L’ordine di arrivo delle due gara di Superbike del Gran Premio di Salt Lake City, disputatesi al circuito Miller Motorsports, e la classifica del Mondiale piloti aggiornata.
Carlos Checa (Althea Racing Ducati) ha vinto anche gara-2 del Gp di Salt Lake City, al termine di una gara solitaria, che gli ha permesso di conquistare una splendida doppietta sul circuito del Miller Motorsports Park, prendendosi la rivinciata sulla dea bendata che gli voltò le spalle nel 2010, quando fu costretto per due volte al ritiro.
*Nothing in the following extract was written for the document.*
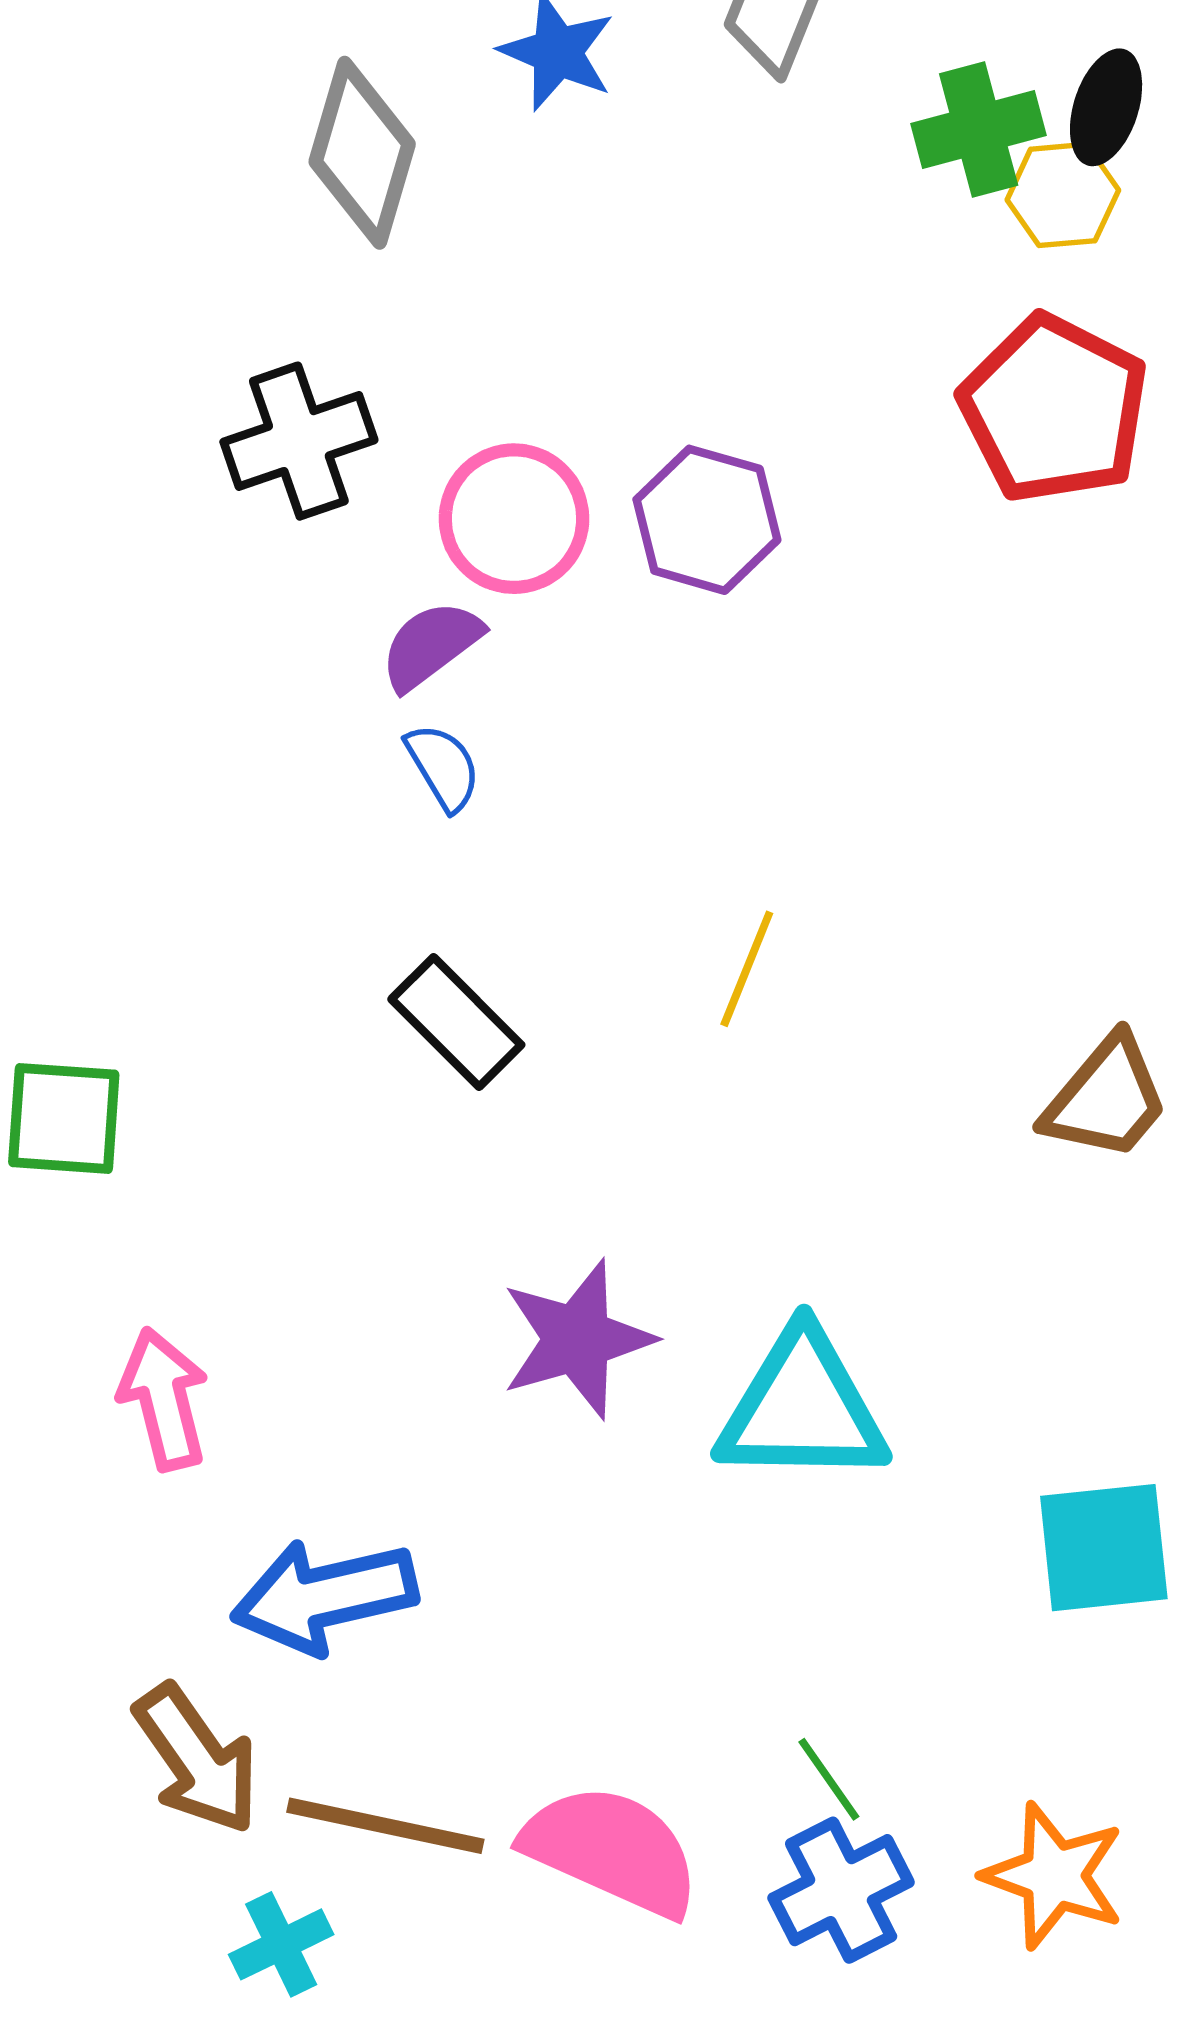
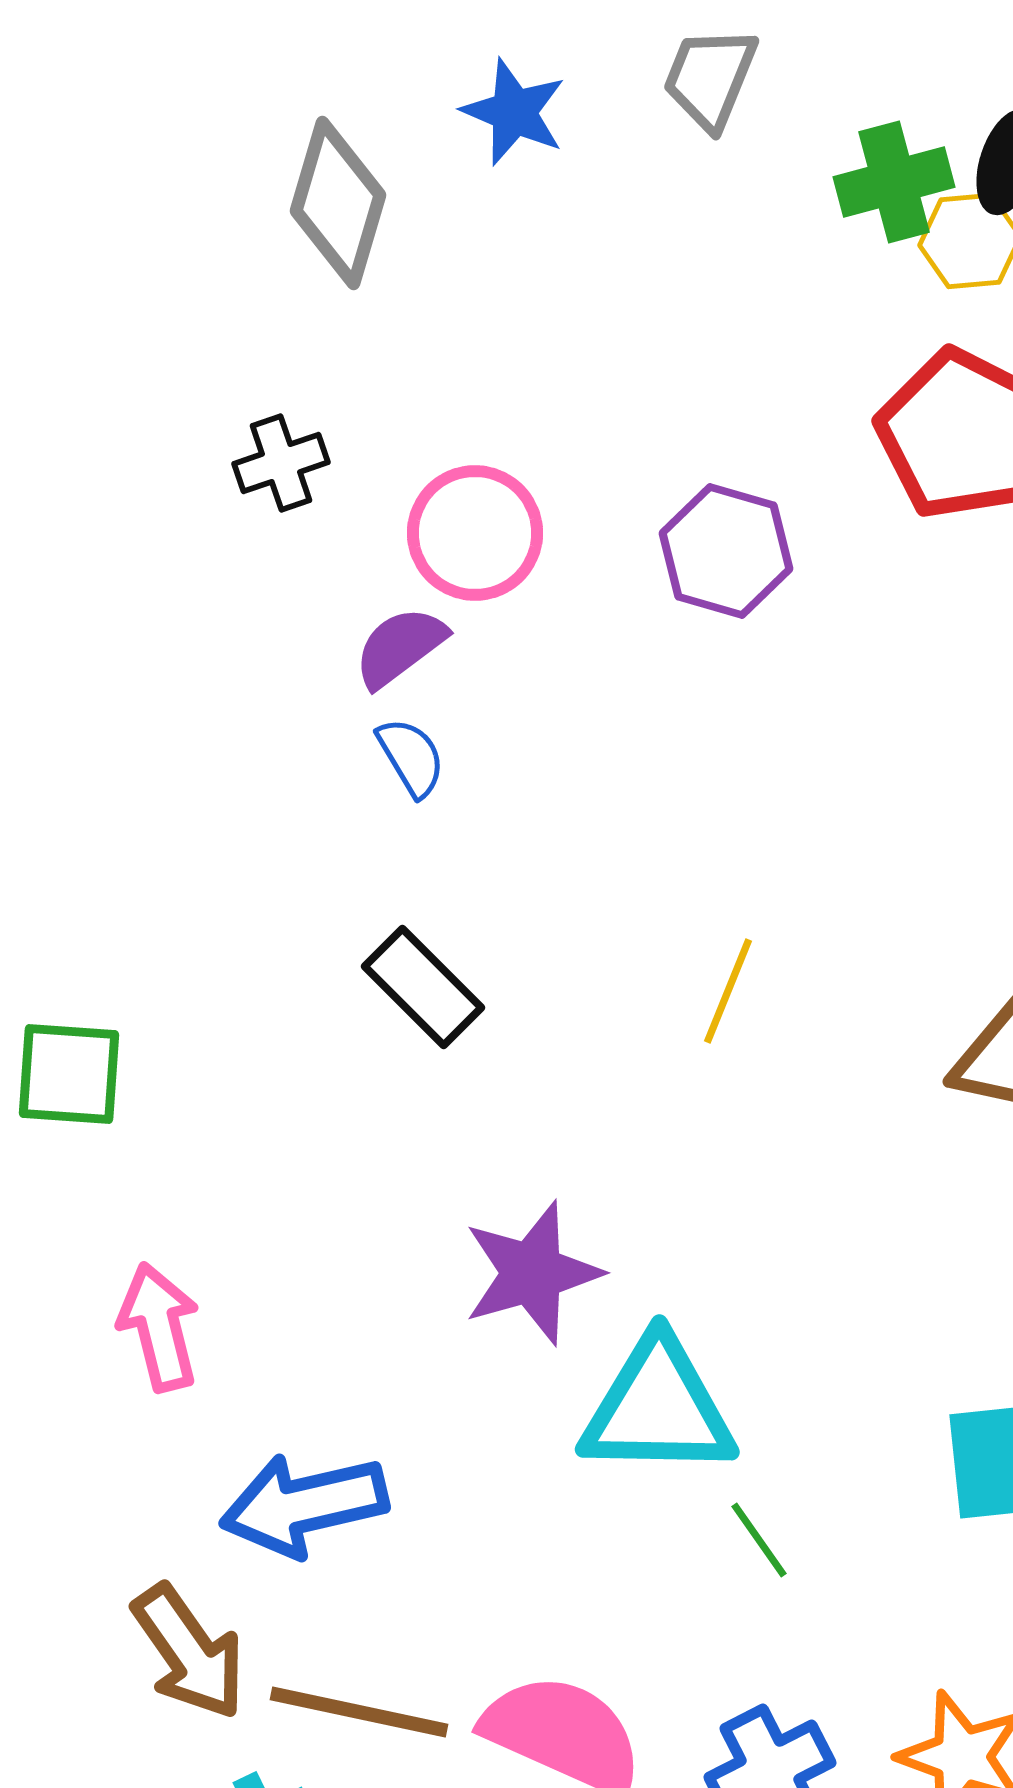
black cross: (299, 441) -> (281, 463), size x0.7
purple hexagon: (707, 520) -> (726, 551), moved
yellow line: (747, 969) -> (728, 991), moved
cyan triangle: (802, 1408) -> (658, 1408), moved
green line: (829, 1779) -> (759, 1540), moved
Alle spalle dello spagnolo – che ora guida il mondiale con 61 punti di vantaggio su Melandri e 62 su Biaggi – sono giunte le due Aprilia Alitalia Racing Team di Leon Camier e Max Biaggi. Quarta posizione per Eugene Laverty (Yamaha World Superbike Team) che ha preceduto di un soffio sul traguardo Michel Fabrizio (Team Suzuki Alstare) autore di una bellissima gara, tutta in rimonta. Sesto posto per Marco Melandri (Yamaha World Superbike Team), mentre autore di un’altra ottima prova è stato Ayrton Badovini (BMW Motorrad Italia Superbike Team), nono dopo una lotta accesa con Tom Sykes (Kawasaki Racing Team).